→ PROBLEM REQUIREMENTS
Each line below from the "with which intense" line through the "Steven Horn" line, those two included, must be restated word for word; the pictures must not be.

→ PROVIDED INFORMATION
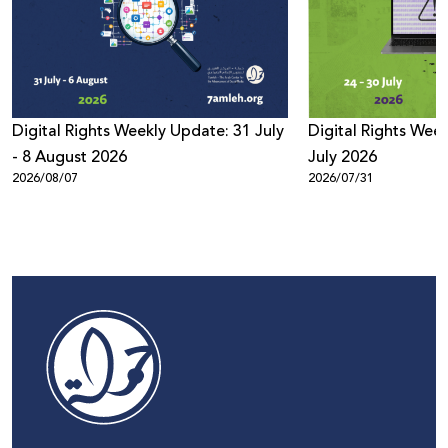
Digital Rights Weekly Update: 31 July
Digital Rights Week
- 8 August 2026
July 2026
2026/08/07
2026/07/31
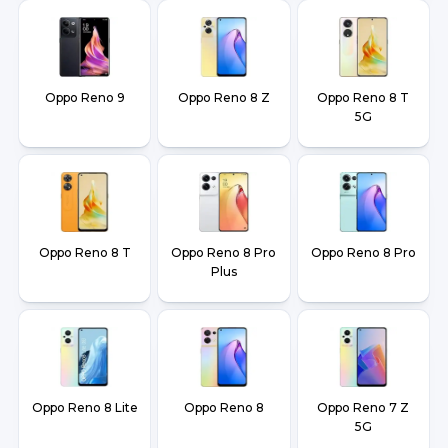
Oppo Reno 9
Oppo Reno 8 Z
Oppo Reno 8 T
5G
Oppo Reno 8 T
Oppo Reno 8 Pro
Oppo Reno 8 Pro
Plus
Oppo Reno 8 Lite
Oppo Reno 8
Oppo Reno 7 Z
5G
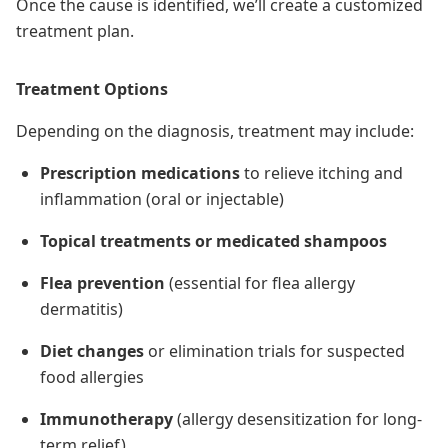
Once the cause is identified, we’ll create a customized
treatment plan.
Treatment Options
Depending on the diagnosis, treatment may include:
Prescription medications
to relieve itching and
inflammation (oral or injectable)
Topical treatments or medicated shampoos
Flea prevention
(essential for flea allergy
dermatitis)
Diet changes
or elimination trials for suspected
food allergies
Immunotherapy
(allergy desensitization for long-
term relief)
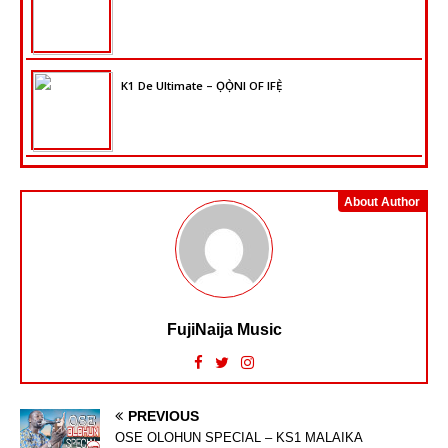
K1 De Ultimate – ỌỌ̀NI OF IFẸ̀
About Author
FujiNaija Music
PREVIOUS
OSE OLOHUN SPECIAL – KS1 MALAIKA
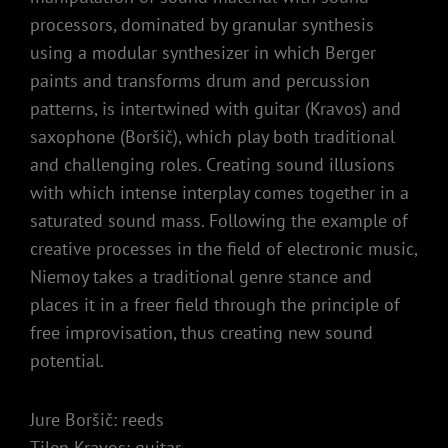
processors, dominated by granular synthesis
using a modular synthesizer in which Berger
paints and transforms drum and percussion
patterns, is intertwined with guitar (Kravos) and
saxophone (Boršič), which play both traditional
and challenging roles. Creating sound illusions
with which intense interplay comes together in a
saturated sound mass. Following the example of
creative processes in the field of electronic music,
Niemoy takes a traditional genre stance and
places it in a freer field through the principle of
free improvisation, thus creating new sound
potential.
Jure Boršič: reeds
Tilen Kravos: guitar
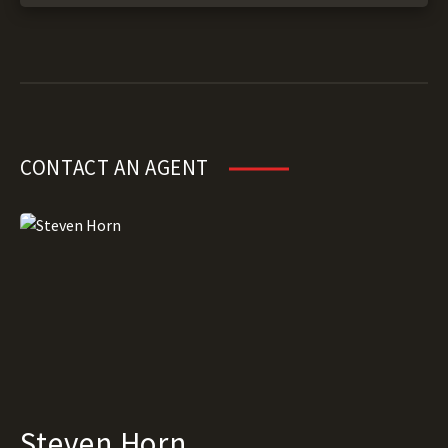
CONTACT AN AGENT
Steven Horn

...

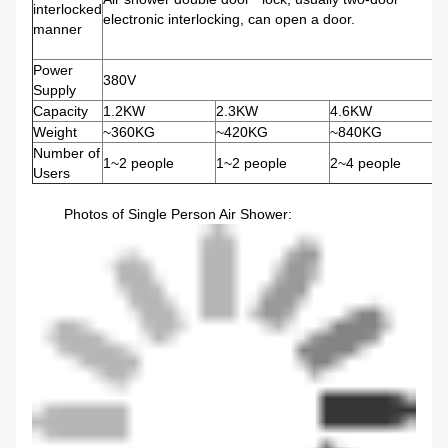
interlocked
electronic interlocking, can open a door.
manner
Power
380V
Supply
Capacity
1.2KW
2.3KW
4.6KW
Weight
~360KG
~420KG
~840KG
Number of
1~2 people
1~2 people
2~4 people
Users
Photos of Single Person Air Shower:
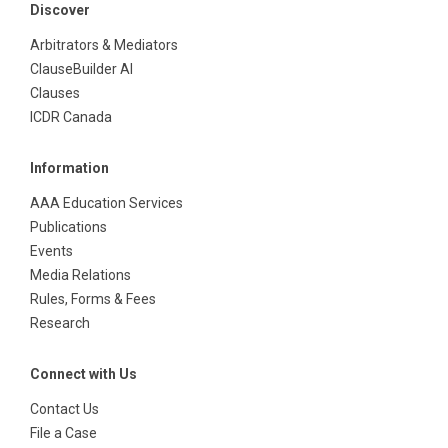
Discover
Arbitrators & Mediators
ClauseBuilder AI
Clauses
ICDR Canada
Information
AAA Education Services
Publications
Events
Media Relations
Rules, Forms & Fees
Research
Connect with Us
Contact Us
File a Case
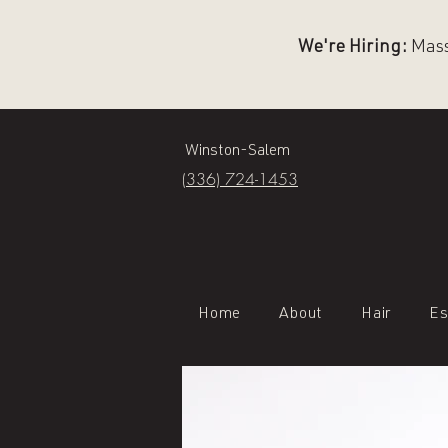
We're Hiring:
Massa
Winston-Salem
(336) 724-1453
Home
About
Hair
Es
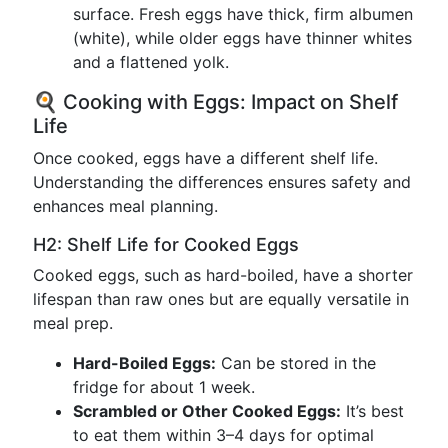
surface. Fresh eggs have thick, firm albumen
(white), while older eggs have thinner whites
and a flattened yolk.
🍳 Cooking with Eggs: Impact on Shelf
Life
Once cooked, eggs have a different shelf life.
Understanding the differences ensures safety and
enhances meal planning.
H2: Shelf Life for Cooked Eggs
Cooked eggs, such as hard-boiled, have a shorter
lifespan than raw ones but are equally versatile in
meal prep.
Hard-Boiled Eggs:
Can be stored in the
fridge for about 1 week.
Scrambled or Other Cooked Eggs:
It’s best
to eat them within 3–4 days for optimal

→ OUTPUT BELOW
with which intense interplay comes together in a
saturated sound mass. Following the example of
creative processes in the field of electronic music,
Niemoy takes a traditional genre stance and
places it in a freer field through the principle of
free improvisation, thus creating new sound
potential.
Jure Boršič: reeds
Tilen Kravos: guitar
CONTACT AN AGENT
Steven Horn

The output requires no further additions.